I like to listen to the Diane Riehm (sp) Show on NPR. She's a good interviewer and generally comes prepared, the antithesis of listening to Larry King on anysubject other than baseball. You can reliably the count on hearing a pretty good repetition of the left's point of view, and most of the time the right's. btw, this is where I recently learned that there are no long-term psychological effects on women who receive abortion surgery! Hey, the woman was a Doctor who performs abortions; she must be right, right? In any event, Diane had Jeffrey Toobin, the CNN gadfly, constitutional law professor, and prolific author on. The right was defended by parties unremembered by me.
Professor Toobin claimed that the voter ID was a needless burden on the voter and that we should concentrate on getting more voter participation instead. He claimed that the signatures most election officials compare for ID validation was sufficient. They even had a gal who said that signatures were a quite effective way of establishing authenticity, the implication being that the present system is fine. She didn't quite get to the point of saying that signatures were as good or better than photos.
Mr.Toobin then went on to claim that there really isn't a problem with voter fraud in the US. He went so far as to say that he couldn't see what was in it for the individual voter! This is about the point at which I lost it. I know that he knows better. The program barely got into the concept of "walking around" money before it ended. Walking around money is what is paid to individuals to ride on a bus with five or six like minded individuals and ride from precinct to precinct and voting. They present themselves as voters whom are either dead, moved out of state, or otherwise not able to vote-yet remain on the voter rolls. Both sides agreed that most of the country's precincts have woefully out-dated voter rolls. I can believe this because my wife finally got her's straigtened out after about five years. she regularly received two voter ID cards; one with her married name and no middle initial and one with her full name, both at the same address.

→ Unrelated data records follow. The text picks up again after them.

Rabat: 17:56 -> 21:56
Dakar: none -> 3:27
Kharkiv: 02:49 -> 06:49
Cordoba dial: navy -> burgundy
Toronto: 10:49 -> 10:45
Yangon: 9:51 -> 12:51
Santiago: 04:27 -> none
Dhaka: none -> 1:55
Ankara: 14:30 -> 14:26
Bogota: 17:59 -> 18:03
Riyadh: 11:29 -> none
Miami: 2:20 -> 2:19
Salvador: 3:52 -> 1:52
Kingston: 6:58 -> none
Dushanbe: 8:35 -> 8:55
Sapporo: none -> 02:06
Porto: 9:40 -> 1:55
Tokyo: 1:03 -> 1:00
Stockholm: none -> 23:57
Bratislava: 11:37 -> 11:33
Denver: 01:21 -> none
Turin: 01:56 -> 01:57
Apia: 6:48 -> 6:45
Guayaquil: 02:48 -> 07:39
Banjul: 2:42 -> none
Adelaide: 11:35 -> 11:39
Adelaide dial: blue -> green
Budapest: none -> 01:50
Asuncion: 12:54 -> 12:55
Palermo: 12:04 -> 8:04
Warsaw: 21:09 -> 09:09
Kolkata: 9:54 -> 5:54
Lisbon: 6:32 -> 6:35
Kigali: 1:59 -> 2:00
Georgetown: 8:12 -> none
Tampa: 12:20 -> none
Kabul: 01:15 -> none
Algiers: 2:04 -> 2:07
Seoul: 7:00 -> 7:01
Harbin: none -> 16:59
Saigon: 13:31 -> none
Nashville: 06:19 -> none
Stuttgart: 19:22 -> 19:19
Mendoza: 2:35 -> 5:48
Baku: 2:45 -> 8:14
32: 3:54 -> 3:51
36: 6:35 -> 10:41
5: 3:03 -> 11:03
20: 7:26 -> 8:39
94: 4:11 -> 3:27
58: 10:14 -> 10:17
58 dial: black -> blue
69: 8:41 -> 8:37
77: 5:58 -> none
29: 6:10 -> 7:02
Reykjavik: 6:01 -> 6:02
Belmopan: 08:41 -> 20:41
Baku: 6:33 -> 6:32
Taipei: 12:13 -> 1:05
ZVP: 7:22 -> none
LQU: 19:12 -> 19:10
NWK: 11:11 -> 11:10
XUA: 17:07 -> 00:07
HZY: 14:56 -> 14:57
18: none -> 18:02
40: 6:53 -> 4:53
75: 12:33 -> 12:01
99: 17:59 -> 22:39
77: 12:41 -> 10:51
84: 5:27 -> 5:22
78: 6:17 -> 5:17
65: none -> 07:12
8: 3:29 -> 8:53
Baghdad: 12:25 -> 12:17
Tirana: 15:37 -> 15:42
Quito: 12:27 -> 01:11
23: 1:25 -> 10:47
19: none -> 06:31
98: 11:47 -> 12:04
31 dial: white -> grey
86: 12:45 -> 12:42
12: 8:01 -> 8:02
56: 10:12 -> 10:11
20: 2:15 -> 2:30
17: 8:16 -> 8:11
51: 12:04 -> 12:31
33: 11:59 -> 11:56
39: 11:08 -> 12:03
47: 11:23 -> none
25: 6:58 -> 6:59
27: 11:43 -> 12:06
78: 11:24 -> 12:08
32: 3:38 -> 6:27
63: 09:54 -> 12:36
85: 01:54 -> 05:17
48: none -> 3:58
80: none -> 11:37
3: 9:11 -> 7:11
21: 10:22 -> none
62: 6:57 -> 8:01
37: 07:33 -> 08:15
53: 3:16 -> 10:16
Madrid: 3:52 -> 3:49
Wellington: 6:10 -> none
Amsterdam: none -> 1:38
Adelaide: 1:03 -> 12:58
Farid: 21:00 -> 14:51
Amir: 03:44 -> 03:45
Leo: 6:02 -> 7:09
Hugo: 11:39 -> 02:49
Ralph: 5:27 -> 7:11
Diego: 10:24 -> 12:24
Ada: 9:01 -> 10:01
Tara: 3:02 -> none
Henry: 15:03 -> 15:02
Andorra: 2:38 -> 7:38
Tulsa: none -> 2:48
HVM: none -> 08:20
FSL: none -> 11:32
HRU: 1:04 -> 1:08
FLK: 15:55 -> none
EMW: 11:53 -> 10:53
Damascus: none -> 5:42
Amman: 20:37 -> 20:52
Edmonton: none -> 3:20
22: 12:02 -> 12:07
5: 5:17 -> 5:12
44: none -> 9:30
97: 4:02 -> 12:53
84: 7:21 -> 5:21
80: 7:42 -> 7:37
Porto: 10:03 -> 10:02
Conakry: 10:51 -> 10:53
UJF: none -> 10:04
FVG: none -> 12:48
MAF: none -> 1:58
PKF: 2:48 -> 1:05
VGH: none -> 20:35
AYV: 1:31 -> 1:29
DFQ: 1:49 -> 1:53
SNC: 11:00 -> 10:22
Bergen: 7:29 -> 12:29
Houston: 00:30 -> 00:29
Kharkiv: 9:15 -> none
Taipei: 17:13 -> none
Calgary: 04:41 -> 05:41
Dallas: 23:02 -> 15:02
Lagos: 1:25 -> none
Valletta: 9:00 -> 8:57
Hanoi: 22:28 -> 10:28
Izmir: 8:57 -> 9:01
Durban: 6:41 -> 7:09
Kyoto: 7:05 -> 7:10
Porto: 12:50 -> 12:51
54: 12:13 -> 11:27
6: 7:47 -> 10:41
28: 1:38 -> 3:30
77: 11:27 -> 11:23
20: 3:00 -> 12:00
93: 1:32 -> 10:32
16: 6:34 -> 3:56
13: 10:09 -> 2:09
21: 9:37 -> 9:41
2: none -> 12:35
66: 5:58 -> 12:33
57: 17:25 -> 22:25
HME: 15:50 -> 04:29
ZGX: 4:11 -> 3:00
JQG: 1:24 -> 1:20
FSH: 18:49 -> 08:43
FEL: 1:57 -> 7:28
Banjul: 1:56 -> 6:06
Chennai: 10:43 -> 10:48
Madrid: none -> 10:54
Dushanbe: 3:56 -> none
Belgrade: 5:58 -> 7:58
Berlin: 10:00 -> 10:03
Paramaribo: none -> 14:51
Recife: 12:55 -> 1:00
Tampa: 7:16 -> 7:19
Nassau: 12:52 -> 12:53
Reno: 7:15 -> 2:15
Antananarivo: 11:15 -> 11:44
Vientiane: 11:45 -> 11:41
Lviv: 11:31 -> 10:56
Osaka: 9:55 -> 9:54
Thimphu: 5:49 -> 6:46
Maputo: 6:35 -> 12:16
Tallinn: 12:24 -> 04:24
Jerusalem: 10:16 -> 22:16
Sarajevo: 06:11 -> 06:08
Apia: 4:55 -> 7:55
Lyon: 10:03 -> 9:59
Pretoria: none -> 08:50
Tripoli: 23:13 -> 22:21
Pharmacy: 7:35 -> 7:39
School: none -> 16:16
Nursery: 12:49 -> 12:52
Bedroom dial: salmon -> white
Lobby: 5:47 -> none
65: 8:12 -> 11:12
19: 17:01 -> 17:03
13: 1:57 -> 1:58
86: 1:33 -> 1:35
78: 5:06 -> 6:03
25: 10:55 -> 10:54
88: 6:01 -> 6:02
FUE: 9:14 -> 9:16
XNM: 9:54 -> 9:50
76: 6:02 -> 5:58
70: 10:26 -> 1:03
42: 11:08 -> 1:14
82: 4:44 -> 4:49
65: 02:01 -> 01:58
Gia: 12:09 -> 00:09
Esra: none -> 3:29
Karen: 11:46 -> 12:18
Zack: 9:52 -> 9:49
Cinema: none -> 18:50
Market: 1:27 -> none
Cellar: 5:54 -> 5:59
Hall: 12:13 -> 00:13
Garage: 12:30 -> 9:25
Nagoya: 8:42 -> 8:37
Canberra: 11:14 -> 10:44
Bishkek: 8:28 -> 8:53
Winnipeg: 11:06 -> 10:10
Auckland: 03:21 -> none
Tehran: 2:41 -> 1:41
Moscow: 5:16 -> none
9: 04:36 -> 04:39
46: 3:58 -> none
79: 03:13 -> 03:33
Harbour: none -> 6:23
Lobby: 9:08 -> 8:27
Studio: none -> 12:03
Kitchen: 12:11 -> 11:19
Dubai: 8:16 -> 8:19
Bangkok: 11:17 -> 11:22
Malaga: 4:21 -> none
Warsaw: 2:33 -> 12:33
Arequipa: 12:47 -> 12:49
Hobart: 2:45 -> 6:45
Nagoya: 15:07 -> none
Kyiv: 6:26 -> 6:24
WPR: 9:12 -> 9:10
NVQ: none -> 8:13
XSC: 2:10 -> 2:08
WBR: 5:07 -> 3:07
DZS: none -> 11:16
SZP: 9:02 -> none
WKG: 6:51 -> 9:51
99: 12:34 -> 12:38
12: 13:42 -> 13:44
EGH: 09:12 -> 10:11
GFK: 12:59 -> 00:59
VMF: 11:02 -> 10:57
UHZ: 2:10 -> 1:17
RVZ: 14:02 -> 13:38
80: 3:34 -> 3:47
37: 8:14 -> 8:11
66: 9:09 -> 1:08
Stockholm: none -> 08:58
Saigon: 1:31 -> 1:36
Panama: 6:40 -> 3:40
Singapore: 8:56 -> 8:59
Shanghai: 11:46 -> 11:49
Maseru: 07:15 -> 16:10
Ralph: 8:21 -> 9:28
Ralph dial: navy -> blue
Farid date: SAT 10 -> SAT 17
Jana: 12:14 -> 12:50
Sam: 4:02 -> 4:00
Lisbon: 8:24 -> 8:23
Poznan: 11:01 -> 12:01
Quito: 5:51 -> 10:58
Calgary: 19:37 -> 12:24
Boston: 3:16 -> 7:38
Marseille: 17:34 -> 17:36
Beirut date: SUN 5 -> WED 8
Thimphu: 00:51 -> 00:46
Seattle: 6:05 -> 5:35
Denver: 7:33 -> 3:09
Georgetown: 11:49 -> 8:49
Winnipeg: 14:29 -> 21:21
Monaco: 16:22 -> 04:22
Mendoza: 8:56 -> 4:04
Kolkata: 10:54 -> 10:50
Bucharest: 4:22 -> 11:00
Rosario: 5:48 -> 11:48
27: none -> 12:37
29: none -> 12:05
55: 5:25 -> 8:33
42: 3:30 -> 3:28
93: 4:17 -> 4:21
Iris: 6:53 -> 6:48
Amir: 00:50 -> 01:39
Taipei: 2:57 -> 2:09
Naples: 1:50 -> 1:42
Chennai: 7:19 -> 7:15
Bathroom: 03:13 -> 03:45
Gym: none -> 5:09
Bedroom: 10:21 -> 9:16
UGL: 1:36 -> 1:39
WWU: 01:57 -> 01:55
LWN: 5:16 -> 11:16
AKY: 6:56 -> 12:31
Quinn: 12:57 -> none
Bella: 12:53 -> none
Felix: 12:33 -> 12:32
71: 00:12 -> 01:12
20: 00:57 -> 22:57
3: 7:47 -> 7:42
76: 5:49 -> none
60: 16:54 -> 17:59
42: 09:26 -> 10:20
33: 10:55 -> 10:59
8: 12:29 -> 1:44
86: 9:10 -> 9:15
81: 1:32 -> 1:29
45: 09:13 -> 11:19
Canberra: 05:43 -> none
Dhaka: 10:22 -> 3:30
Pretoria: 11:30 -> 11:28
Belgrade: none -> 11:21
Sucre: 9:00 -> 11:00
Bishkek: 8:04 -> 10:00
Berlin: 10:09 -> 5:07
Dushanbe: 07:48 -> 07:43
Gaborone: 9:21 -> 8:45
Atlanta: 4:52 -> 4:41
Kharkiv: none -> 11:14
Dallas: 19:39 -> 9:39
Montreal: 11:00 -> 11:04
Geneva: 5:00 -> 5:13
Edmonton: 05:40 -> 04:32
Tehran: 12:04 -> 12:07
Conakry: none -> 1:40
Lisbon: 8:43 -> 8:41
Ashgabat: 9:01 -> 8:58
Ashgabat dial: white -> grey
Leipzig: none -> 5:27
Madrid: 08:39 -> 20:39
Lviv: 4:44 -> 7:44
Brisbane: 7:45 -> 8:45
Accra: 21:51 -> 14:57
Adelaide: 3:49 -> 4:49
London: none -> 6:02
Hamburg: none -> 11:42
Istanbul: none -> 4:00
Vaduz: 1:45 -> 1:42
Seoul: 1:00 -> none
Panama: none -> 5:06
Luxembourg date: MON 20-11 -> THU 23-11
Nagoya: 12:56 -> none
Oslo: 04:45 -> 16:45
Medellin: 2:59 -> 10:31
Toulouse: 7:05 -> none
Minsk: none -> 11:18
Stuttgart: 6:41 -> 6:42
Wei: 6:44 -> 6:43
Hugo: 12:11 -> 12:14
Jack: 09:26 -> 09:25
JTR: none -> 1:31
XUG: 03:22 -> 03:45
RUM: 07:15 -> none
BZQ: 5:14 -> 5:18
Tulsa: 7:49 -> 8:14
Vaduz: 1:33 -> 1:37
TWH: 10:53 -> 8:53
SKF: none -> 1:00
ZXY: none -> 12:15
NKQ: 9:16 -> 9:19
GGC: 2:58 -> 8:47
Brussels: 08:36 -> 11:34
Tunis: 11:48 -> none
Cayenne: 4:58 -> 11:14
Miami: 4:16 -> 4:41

Mr. Toobin is apparently willfully unfamiliar with the history of voting in Cook County, Illinois among other locations with a history of political "machines". It's hard to believe that he is unfamiliar with the activities of ACORN and their resultant legal troubles. Yet he is willing to seriously advance the notion that no one benefits from attempting voter fraud. Let's do some math. I can spend $100,000 on my canidacy. Do I want to spend it on ad time during the football game, where most viewers regard it as a nuisance compared to the dalmation jumping off the Bud wagon into the Miller truck,or do I want to spend it on actual "voters"? At $20 a "voter" I can get 5000 voters for the same $100,000. That ain't chopped liver. My "voter" pool doesn't even have to be comprised of US citizens or even residents of the precinct they're voting in; they just got to get the signature mostly close. And when the polls are jammed, and the precinct workers know that the only news story likely to come out of their precinct is to be one that criticizes them for not allowing everyone to vote, how closely are they really going to look at the signature card? The guy is here, he says he's John Doe, we've got a John Doe on the registry, he must be legit; here's your ballot.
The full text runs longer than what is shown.